Another idea that I keep coming back to is the sabbatical.  Teachers and leaders should get the chance to step out of the current and re-enter.  The economics of this may seem ugly but I am convinced if you study the costs of losing a strong and experienced teacher or leader you will find that they outweigh a year or two of salary.

Teachers and leaders who want one need a voice in the big picture issues.  Many of our best people are great practitioners and great thinkers.  How do we get their voices in the policy and strategy debates without taking them out of the classrooms and schools?

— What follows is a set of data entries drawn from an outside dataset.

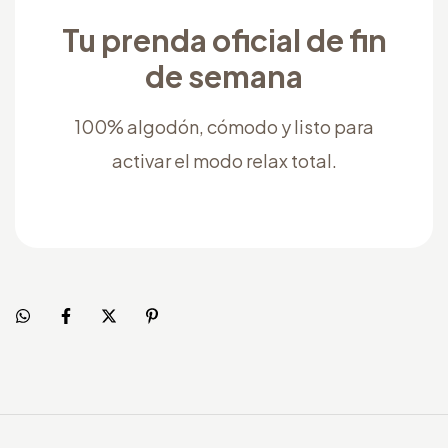
Tu prenda oficial de fin
de semana
100% algodón, cómodo y listo para
activar el modo relax total.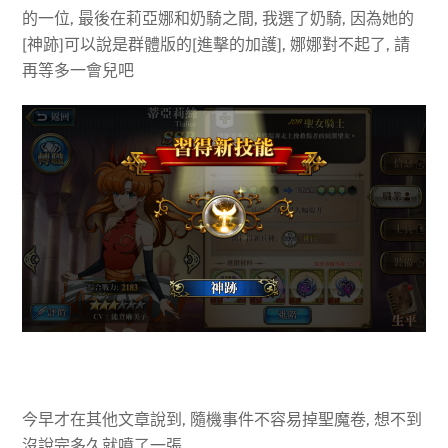
的一位, 最後在莉亞娜和奶騎之間, 我選了奶騎, 因為她的
[神跡]可以說是群體版的[進擊的加護], 娜娜對不起了, 請
再等多一會兒吧
今早才在其他文章說到, 隨機事件不容易掉聖魔卷, 想不到
沒說完多久就噴了一張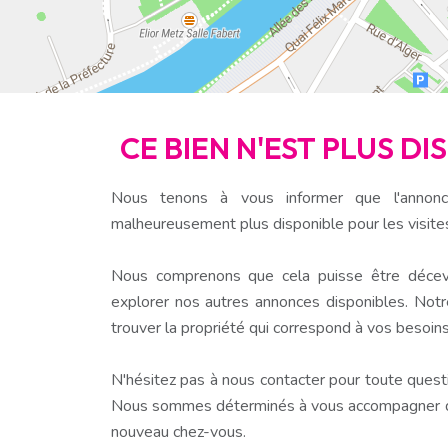
CE BIEN N'EST PLUS D
Nous tenons à vous informer que l'annonc
malheureusement plus disponible pour les visite
Nous comprenons que cela puisse être décev
explorer nos autres annonces disponibles. Notr
trouver la propriété qui correspond à vos besoins
N'hésitez pas à nous contacter pour toute questio
Nous sommes déterminés à vous accompagner dan
nouveau chez-vous.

Our language drives our beliefs.  It’s hard not say things like “moving up” when someone moves into leadership from the classroom or into a national role from a local one but we need to talk about these roles as matters of best fit rather than of value.

This year I made a major discovery-Sundays.  For the last thirteen years I couldn’t imagine Monday without working for a large chunk of the day on Sunday.  Imagine the longevity if we found a way to make weekends two days for our teachers and leaders.  Does this happen by teaching people better habits of personal productivity?  Does better sharing of resources across schools and networks help this happen?  Do we need to allocate planning time differently?

Apologies for the delay in posts-I was taking some leave to focus on fatherhood.  Thanks so much for the comments and emails from some of the busiest people in the universe.  Can’t wait to hear more.


2 Responses to “Friday Joy/Sunday Dread”

  1. jsmith6 Says:

    Great post (per usual), and I was especially intrigued by one comment. “Looping can never go beyond two years. This is one case where I should have trusted the research.”

    As you know, I’m returning to Gaston next year to teach 2012, who I also taught in 7th grade and 8th grade. I would love your thoughts on how to make that a good thing, and am curious what the research says.

    • mrdolan Says:

      Your situation is an interesting test of that theory. In short: my hunch is that the gap between 8th and junior year is a big enough one that the kids and you will be able to have a fresh start.

      A lot of the hardest work with knowing kids over a long time is finding ways to forgive each other past transgressions.